Disk usage per set

Hi,

I have multiple sets per namspace. How can I find out the disk usage per namespace?

Thanks!

@meher can you help here?

Thanks!

I assume you meant ‘disk usage per set rather then per namespace’. There is no direct statistic for the disk usage per set. But, as of Aerospike Version 3.6.1, the objsz histogram is also available at the set level, which can then be used to derive the approximate disk space used.

For example:

asinfo -v "hist-dump:ns=<NAMESPACE>;set=<SET>;hist=objsz"

Details on the objsz histogram on the asinfo commands page.

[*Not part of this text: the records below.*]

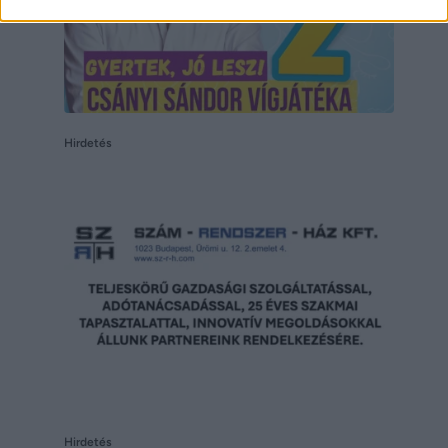
Hirdetés
Hirdetés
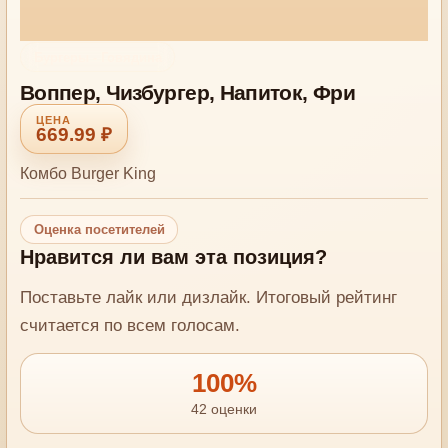
Бургеры - Говядина
Воппер, Чизбургер, Напиток, Фри
669.99 ₽
Комбо Burger King
Оценка посетителей
Нравится ли вам эта позиция?
Поставьте лайк или дизлайк. Итоговый рейтинг
считается по всем голосам.
100%
42 оценки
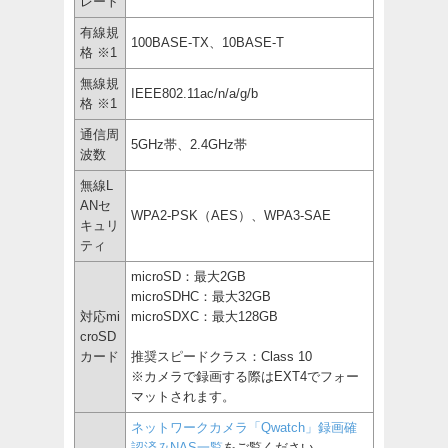
レート
有線規
100BASE-TX、10BASE-T
格 ※1
無線規
IEEE802.11ac/n/a/g/b
格 ※1
通信周
5GHz帯、2.4GHz帯
波数
無線L
ANセ
WPA2-PSK（AES）、WPA3-SAE
キュリ
ティ
microSD：最大2GB
microSDHC：最大32GB
対応mi
microSDXC：最大128GB
croSD
カード
推奨スピードクラス：Class 10
※カメラで録画する際はEXT4でフォー
マットされます。
ネットワークカメラ「Qwatch」録画確
認済みNAS一覧
をご覧ください。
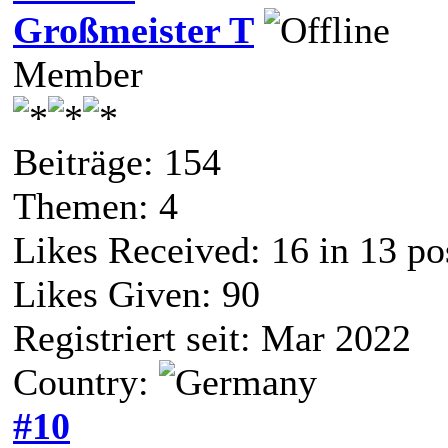
Großmeister T
Member
Beiträge: 154
Themen: 4
Likes Received:
16
in 13 po
Likes Given: 90
Registriert seit: Mar 2022
Country:
#10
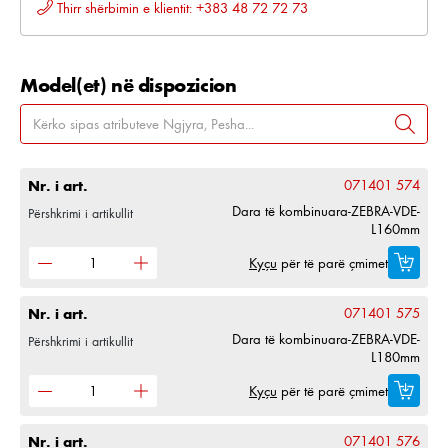
Thirr shërbimin e klientit: +383 48 72 72 73
Model(et) në dispozicion
Nr. i art.
071401 574
Dara të kombinuara-ZEBRA-VDE-
Përshkrimi i artikullit
L160mm
Kyçu
për të parë çmimet
Nr. i art.
071401 575
Dara të kombinuara-ZEBRA-VDE-
Përshkrimi i artikullit
L180mm
Kyçu
për të parë çmimet
Nr. i art.
071401 576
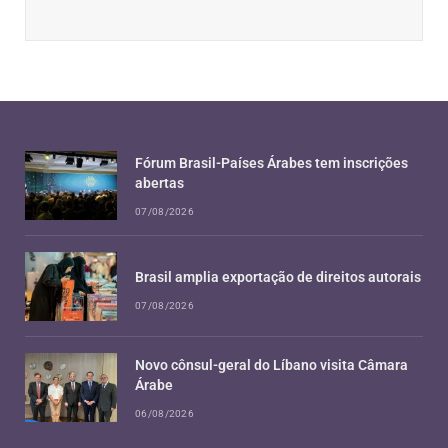
Fórum Brasil-Países Árabes tem inscrições
abertas
07/08/2026
Brasil amplia exportação de direitos autorais
07/08/2026
Novo cônsul-geral do Líbano visita Câmara
Árabe
06/08/2026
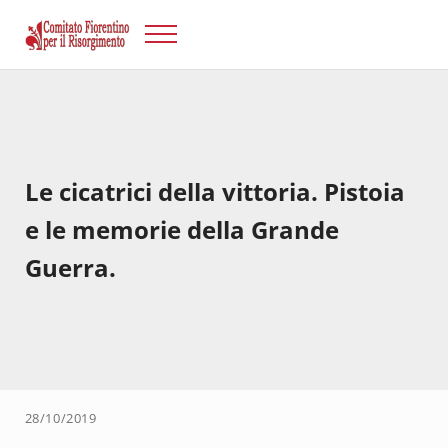
Passa al contenuto principale
Skip to after header navigation
Skip to site footer
Menu
Risorgimento Firenze
Il sito del Comitato Fiorentino per il Risorgimento.
Le cicatrici della vittoria. Pistoia
e le memorie della Grande
Guerra.
28/10/2019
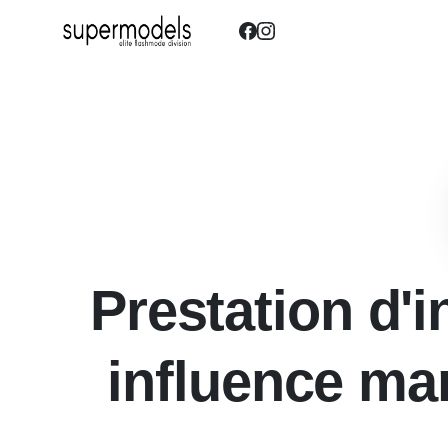
Prestation d'
influence mar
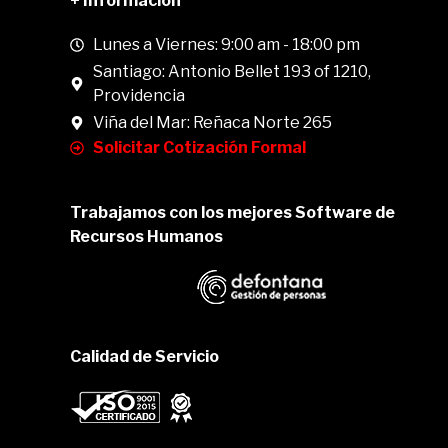
+ Información
Lunes a Viernes: 9:00 am - 18:00 pm
Santiago: Antonio Bellet 193 of 1210,
Providencia
Viña del Mar: Reñaca Norte 265
Solicitar Cotización Formal
Trabajamos con los mejores Software de
Recursos Humanos
Calidad de Servicio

The obj-size-hist-max configuration parameter can be adjusted if necessary. If records are showing up in the right most bucket, then resolution has to be changed (through obj-size-hist-max) to cover larger records (while losing ‘resolution’).

Hope this is helpful.

@meher,

Thanks for your reply. Are you saying that I should just do a sum of bucket_size * num_records_in_bucket across all buckets? And do that for all nodes in the cluster (or multiply by num nodes for rough estimate)? How accurate is the output of that (considering it uses buckets and not real sizes)? Does it include replica objects or just masters?

Thanks!

Yes, you would have to do that math. The histogram with the default resolution of obj-size-hist-max of 100 gives you the exact numbers, since in that case, the bucket width would be 1 rblock (128 bytes) which is the smallest size increment used by records. But as you increase the obj-size-hist-max, you would lose on the resolution and it will become an approximation.

Good question regarding master/replica. This actually only covers masters. So you would have to multiply this by the replication factor, which then makes this an approximation in all cases, even with the smallest / default resolution.

1 Like